You didn’t test the idea. You tested the execution.
These two things are essentially the same:
Disney World Monorail
Chicago L
The Chicago L services nearly 390,000 people per day. The Disney World monorail handles about 150,000 people per day. Both are elevated transportation systems designed to move people in and out of a centralized hub.
No one has ever confused one for the other. The monorail is magical. The L is not.
While not an amusement ride, the monorail is one of the most memorable parts of a Disney World visit. It’s where the magic of the Magic Kingdom starts.
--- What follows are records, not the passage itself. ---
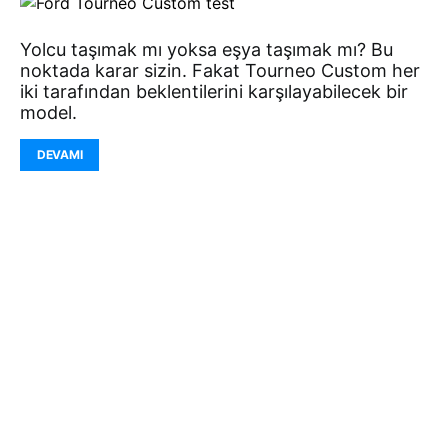
Yolcu taşımak mı yoksa eşya taşımak mı? Bu
noktada karar sizin. Fakat Tourneo Custom her
iki tarafından beklentilerini karşılayabilecek bir
model.
DEVAMI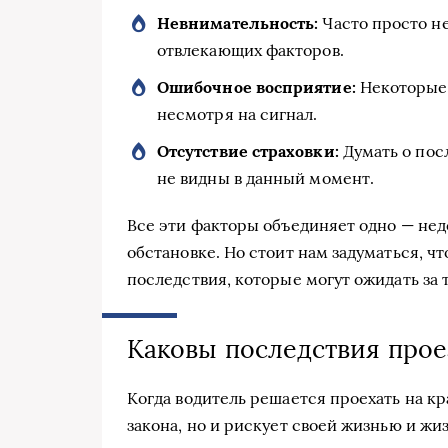
Невнимательность:
Часто просто не
отвлекающих факторов.
Ошибочное восприятие:
Некоторые 
несмотря на сигнал.
Отсутствие страховки:
Думать о посл
не видны в данный момент.
Все эти факторы объединяет одно — не
обстановке. Но стоит нам задуматься, ч
последствия, которые могут ожидать за 
Каковы последствия прое
Когда водитель решается проехать на к
закона, но и рискует своей жизнью и ж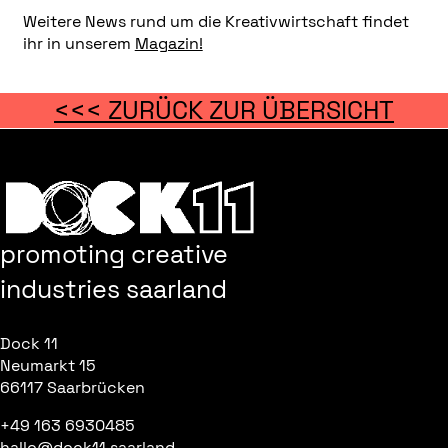
Weitere News rund um die Kreativwirtschaft findet
ihr in unserem
Magazin!
<<< ZURÜCK ZUR ÜBERSICHT
promoting creative
industries saarland
Dock 11
Neumarkt 15
66117 Saarbrücken
+49 163 6930485
hallo@dock11.saarland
Gliding through the Contemporary Resort hotel, that first view of the park from across the lake are moments that stay with people for years.
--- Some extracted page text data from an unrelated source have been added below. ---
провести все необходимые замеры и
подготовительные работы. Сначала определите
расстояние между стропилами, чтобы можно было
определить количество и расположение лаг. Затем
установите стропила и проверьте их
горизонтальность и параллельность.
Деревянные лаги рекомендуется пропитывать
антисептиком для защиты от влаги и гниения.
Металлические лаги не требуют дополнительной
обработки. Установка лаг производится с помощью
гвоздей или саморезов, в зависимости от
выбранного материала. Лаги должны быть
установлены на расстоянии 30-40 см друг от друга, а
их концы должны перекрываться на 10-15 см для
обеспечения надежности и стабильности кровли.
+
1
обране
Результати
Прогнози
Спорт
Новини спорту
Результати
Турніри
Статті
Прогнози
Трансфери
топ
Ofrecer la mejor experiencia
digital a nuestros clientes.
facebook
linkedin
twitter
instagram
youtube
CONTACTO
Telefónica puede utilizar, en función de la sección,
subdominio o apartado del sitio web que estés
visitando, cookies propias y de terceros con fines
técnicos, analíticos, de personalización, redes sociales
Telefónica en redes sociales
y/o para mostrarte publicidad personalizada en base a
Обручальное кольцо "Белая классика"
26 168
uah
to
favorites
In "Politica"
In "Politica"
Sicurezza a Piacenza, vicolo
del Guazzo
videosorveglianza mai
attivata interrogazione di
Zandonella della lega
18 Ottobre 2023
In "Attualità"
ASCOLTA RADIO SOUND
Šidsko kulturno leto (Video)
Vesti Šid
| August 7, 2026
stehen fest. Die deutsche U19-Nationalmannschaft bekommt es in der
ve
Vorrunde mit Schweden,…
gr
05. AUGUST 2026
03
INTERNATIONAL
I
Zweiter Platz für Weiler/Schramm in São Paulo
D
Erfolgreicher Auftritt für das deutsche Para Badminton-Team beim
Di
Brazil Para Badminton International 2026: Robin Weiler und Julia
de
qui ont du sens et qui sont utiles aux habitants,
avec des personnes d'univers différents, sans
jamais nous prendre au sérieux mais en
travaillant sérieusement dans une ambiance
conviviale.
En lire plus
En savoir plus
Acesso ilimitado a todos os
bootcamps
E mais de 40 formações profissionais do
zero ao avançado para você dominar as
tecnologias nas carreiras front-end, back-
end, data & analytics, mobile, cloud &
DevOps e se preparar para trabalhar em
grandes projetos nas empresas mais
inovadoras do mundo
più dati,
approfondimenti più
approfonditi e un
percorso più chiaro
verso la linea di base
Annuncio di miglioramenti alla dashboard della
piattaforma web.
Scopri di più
There is little magic to the L. It does get you efficiently in and out of downtown Chicago. I rode it for many years. The train is often loud, dirty, and overcrowded. It gets the job done, but very few people are sentimental about it.
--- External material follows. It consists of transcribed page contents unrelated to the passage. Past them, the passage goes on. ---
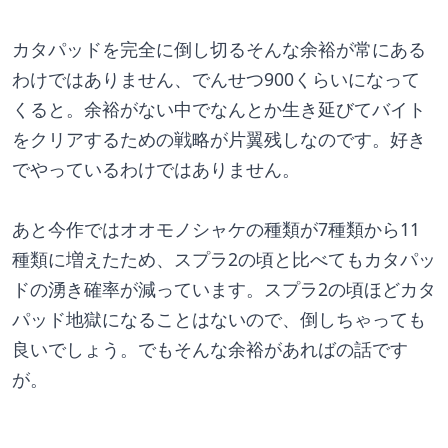
カタパッドを完全に倒し切るそんな余裕が常にある
わけではありません、でんせつ900くらいになって
くると。余裕がない中でなんとか生き延びてバイト
をクリアするための戦略が片翼残しなのです。好き
でやっているわけではありません。
あと今作ではオオモノシャケの種類が7種類から11
種類に増えたため、スプラ2の頃と比べてもカタパッ
ドの湧き確率が減っています。スプラ2の頃ほどカタ
パッド地獄になることはないので、倒しちゃっても
良いでしょう。でもそんな余裕があればの話です
が。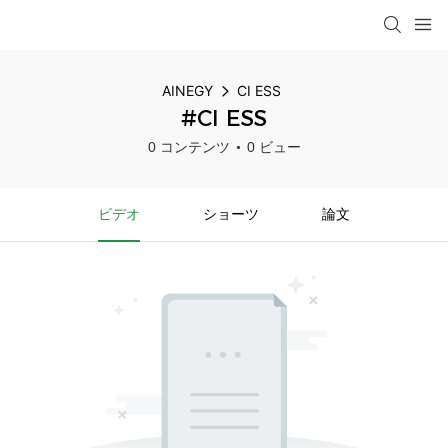
AINEGY
CI ESS
#CI ESS
0 コンテンツ
0 ビュー
ビデオ
ショーツ
論文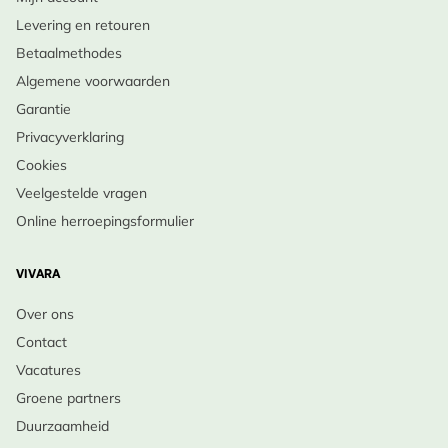
Levering en retouren
Betaalmethodes
Algemene voorwaarden
Garantie
Privacyverklaring
Cookies
Veelgestelde vragen
Online herroepingsformulier
VIVARA
Over ons
Contact
Vacatures
Groene partners
Duurzaamheid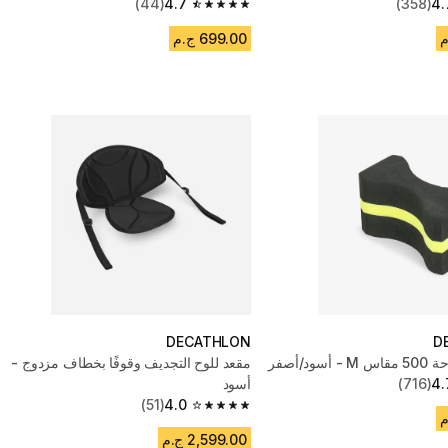
(44)
4.7
(358)
4.
4.7 out of 5 stars from 44 reviews
699.00 ج.م
DECATHLON
D
سود/أصفر
مقعد للوح التجديف وقوفًا بخطاف مزدوج -
4.
(716)
أسود
(51)
4.0
4.0 out of 5 stars from 51 reviews
2,599.00 ج.م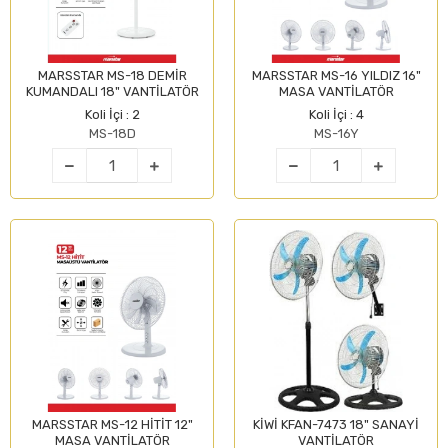
MARSSTAR MS-18 DEMİR
MARSSTAR MS-16 YILDIZ 16"
KUMANDALI 18" VANTİLATÖR
MASA VANTİLATÖR
Koli İçi : 2
Koli İçi : 4
MS-18D
MS-16Y
MARSSTAR MS-12 HİTİT 12"
KİWİ KFAN-7473 18" SANAYİ
MASA VANTİLATÖR
VANTİLATÖR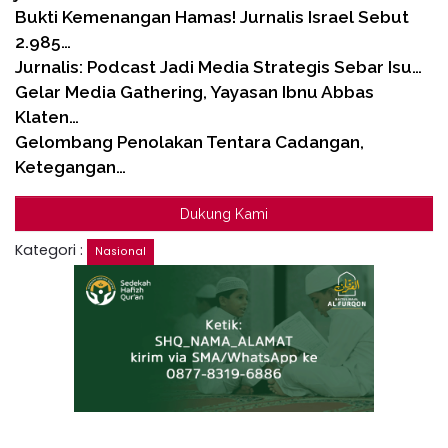
Bukti Kemenangan Hamas! Jurnalis Israel Sebut
2.985…
Jurnalis: Podcast Jadi Media Strategis Sebar Isu…
Gelar Media Gathering, Yayasan Ibnu Abbas
Klaten…
Gelombang Penolakan Tentara Cadangan,
Ketegangan…
Dukung Kami
Kategori :
Nasional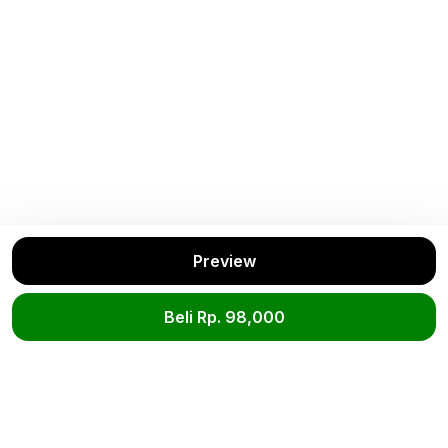
Preview
Buku Terkait
Lihat Semua
Beli Rp. 98,000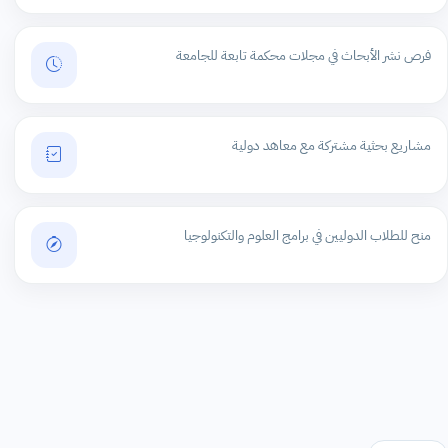
فرص نشر الأبحاث في مجلات محكمة تابعة للجامعة
مشاريع بحثية مشتركة مع معاهد دولية
منح للطلاب الدوليين في برامج العلوم والتكنولوجيا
Two elevated people movers. Same concept. Very different execution.
Product orgs spend a lot of time debating whether to build something — should we build this feature? Will it improve our metrics? Will users want this? They desrisk through testing: put a version out, measure against a control, let the result decide. But very little time is spent discussing the execution of the idea.
I’ll share an example. At a previous company we were focused on reducing inbound call volume to our customer support center. We developed a hypothesis that if we indicated to users that call wait time was high and encouraged them to login instead, users would self-service and thus reduce calls. Straightforward concept and seems reasonable. We ran an A/B test where we placed a small banner at the top of the page that conveyed this message: “We are currently experiencing higher-than-usual call volume. For fastest help, log into your account.”
The test failed. I don’t remember the exact percentages, but I’m sure the difference was small, miniscule. What the results were indicating was: the version of the site that had the warning banner resulted in MORE calls than the version that did not have the banner. Product determined this was a bad idea and chose not to proceed.
But this conclusion doesn’t seem to make sense. A message warning users of a longer wait time drove users to call more? This is not how people behave (and yes, as someone who’s been designing user experiences for decades, I’m aware that people are not always, or rarely logical in their actions).
I would argue the problem with our test was the execution of the idea and not the idea itself. The banner in the test was at the very top of the page, and had a compact vertical height. The font was smaller than our default text and the background didn’t contrast strongly with the background color of the page, meaning it didn’t stand out. The banner was at the very top of the page, above every other element and so very much out of the way. I posit that we did not deploy an effective test of the idea.
I’d like to see product teams spend more time considering the scope of a test that fails: “did we execute this idea well enough to represent the idea?” A/B testing is an important tool in product development, but treating results as purely binary can create false confidence. A weak execution of a good idea can kill something that might actually be worth pursuing.
What level of execution are you bringing to the concepts you want to test and launch?